Run the code cells below to get the cross-validated accuracy score and the actual accuracy score on the test set.

In [8]:
from sklearn.model_selection import cross_val_score
cross_val_score(clf, X_train, y_train, cv=5, scoring="accuracy").mean()

np.float64(0.5875)

In [9]:
from sklearn.metrics import accuracy_score

y_pred = clf.predict(X_test)
accuracy_score(y_test, y_pred)

0.5835

Take a look at the permutation importance scores of the features using the test set. Use `n_repeats=10` and `random_state=52`. Store the average permutation importance scores in `mean_perm_imps`.

In [10]:
# DO NOT MODIFY - import
from sklearn.inspection import permutation_importance

# FILL IN - Calculate permutation importance scores for the features in the test set
# Use n_repeats=10 and random_state=52
perm_imps = permutation_importance(clf, X_test, y_test, n_repeats=10, random_state=52)
mean_perm_imps = perm_imps.importances_mean

Run the cell below to print out the features listed in decreasing order of absolute value of mean permutation importance.

In [11]:
# DO NOT MODIFY - Sort and print the features by decreasing absolute permutation importance
sorted_idx = np.argsort(np.abs(mean_perm_imps))[::-1]
for i in sorted_idx:
    print(f"{i}: {mean_perm_imps[i]}")

3: 0.013700000000000023
5: 0.013150000000000018
46: 0.011800000000000033
41: -0.0072999999999999845
28: 0.005300000000000038
42: -0.005099999999999982
47: -0.004599999999999982
19: 0.0044000000000000376
38: 0.004350000000000043
14: -0.0027499999999999747
40: 0.0027000000000000244
37: -0.0025499999999999746
15: -0.0024499999999999635
48: -0.002299999999999991
1: 0.0021500000000000186
25: -0.0020999999999999795
30: -0.0019499999999999739
21: 0.0017000000000000459
13: -0.001399999999999968
17: 0.001350000000000029
22: 0.0012000000000000344
36: 0.0012000000000000123
8: -0.0011999999999999789
31: 0.0011000000000000454
44: -0.0010499999999999843
2: -0.0010499999999999733
6: 0.001000000000000023
0: 0.0008000000000000229
35: -0.0007999999999999674
24: 0.0007500000000000395
34: 0.0007500000000000284
12: 0.0007500000000000284
16: -0.0007499999999999619
23: 0.0007000000000000339
7: 0.0007000000000000229
4: -0.0006999999999999674
9: -0.0005999999999999672
32: -0.0005999999999999672
26: 0.000500000

Reduce the feature set by dropping features that have a permutation importance score less than `0.003`. Store the resulting reduced feature sets in `X_train_reduced` and `X_test_reduced`.

In [12]:
# FILL IN - Filter out features with permutation importance less than 0.003
unimportant_features = []
for i in sorted_idx:
    if np.abs(mean_perm_imps[i]) < 0.003:
        unimportant_features.append(i)
X_train_reduced = np.delete(X_train, unimportant_features, axis=1)
X_test_reduced = np.delete(X_test, unimportant_features, axis=1)

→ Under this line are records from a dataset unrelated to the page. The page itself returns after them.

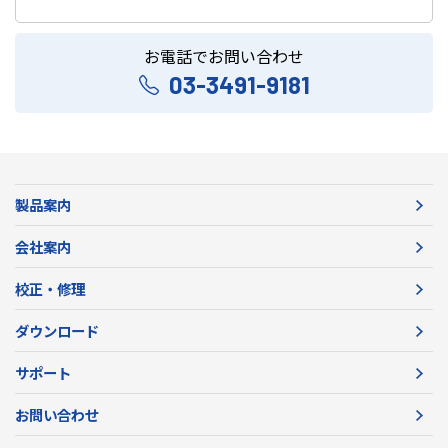
お電話でお問い合わせ
03-3491-9181
製品案内
会社案内
校正・修理
ダウンロード
サポート
お問い合わせ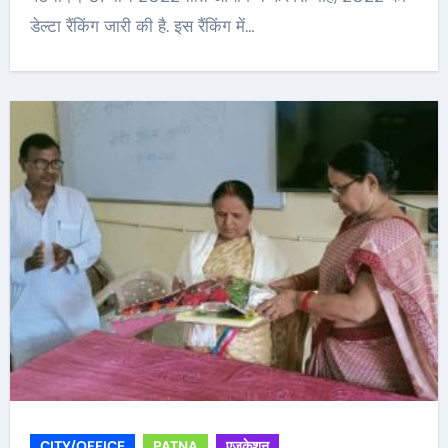
डेल्टा रैंकिंग जारी की है. इस रैंकिंग में…
CITY/OFFICE
PATNA
एजुकेशन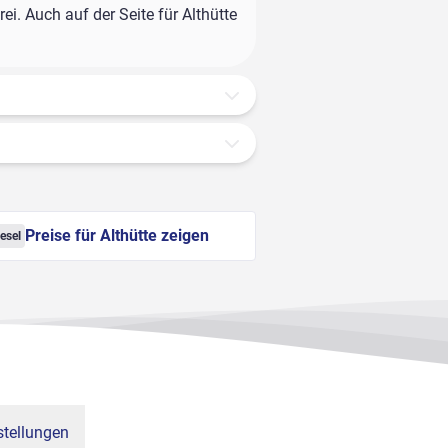
i. Auch auf der Seite für Althütte
Preise für Althütte zeigen
esel
tellungen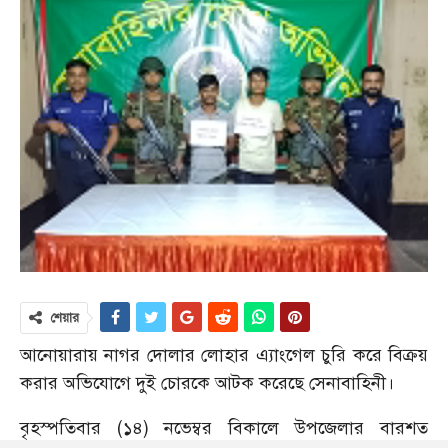
শেয়ার
আনোয়ারায় নাগর দোলার লোহার এ্যাংগেল চুরি করে বিক্রয়
করার অভিযোগে দুই চোরকে আটক করেছে সেনাবাহিনী।
বৃহস্পতিবার (১৪) নভেম্বর বিকালে উপজেলার বারশত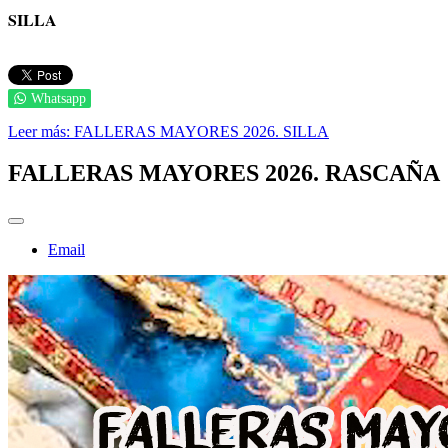
SILLA
Whatsapp
Leer más: FALLERAS MAYORES 2026. SILLA
FALLERAS MAYORES 2026. RASCAÑA
Email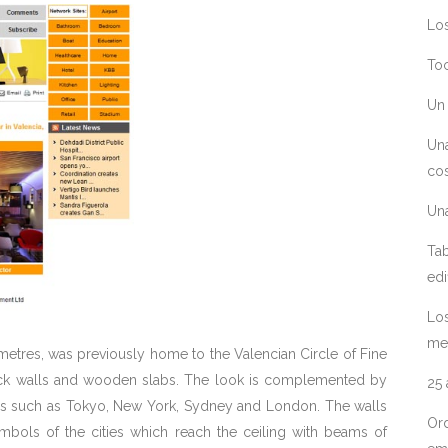
Los
Toc
Un 
Un
cos
Un
Tab
edi
Los
me
 metres, was previously home to the Valencian Circle of Fine
 brick walls and wooden slabs. The look is complemented by
25
ties such as Tokyo, New York, Sydney and London. The walls
Ord
ymbols of the cities which reach the ceiling with beams of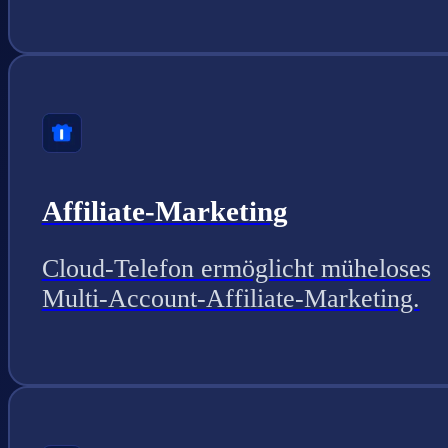
Affiliate-Marketing
Cloud-Telefon ermöglicht müheloses
Multi-Account-Affiliate-Marketing.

Run the cell below to see how many features remain. (There should be 9.)

In [13]:
# DO NOT MODIFY - There should be 9 features remaining
X_train_reduced.shape[1]

9

Re-train the classifier from earlier and check its average cross-validated accuracy and test accuracy scores.

In [14]:
# FILL IN - Train a new LogisticRegression model on the reduced feature set
clf = LogisticRegression()
clf.fit(X_train_reduced, y_train)

In [15]:
# FILL IN - Calculate the mean cross-validated accuracy of the new model
cross_val_score(clf, X_train_reduced, y_train, cv=5, scoring="accuracy").mean()

np.float64(0.5925)

In [16]:
# FILL IN - Calculate the precision of the new model on the test set
y_pred = clf.predict(X_test_reduced)
accuracy_score(y_test, y_pred)

0.588

**NOTE:** Reducing the feature set may or may not improve performance. After all, even some less "important" features still provide some information and eliminating them might result in a hit to performance scores. But a reduction in performance may still be worthwhile if it means faster model training and a more interpretable model.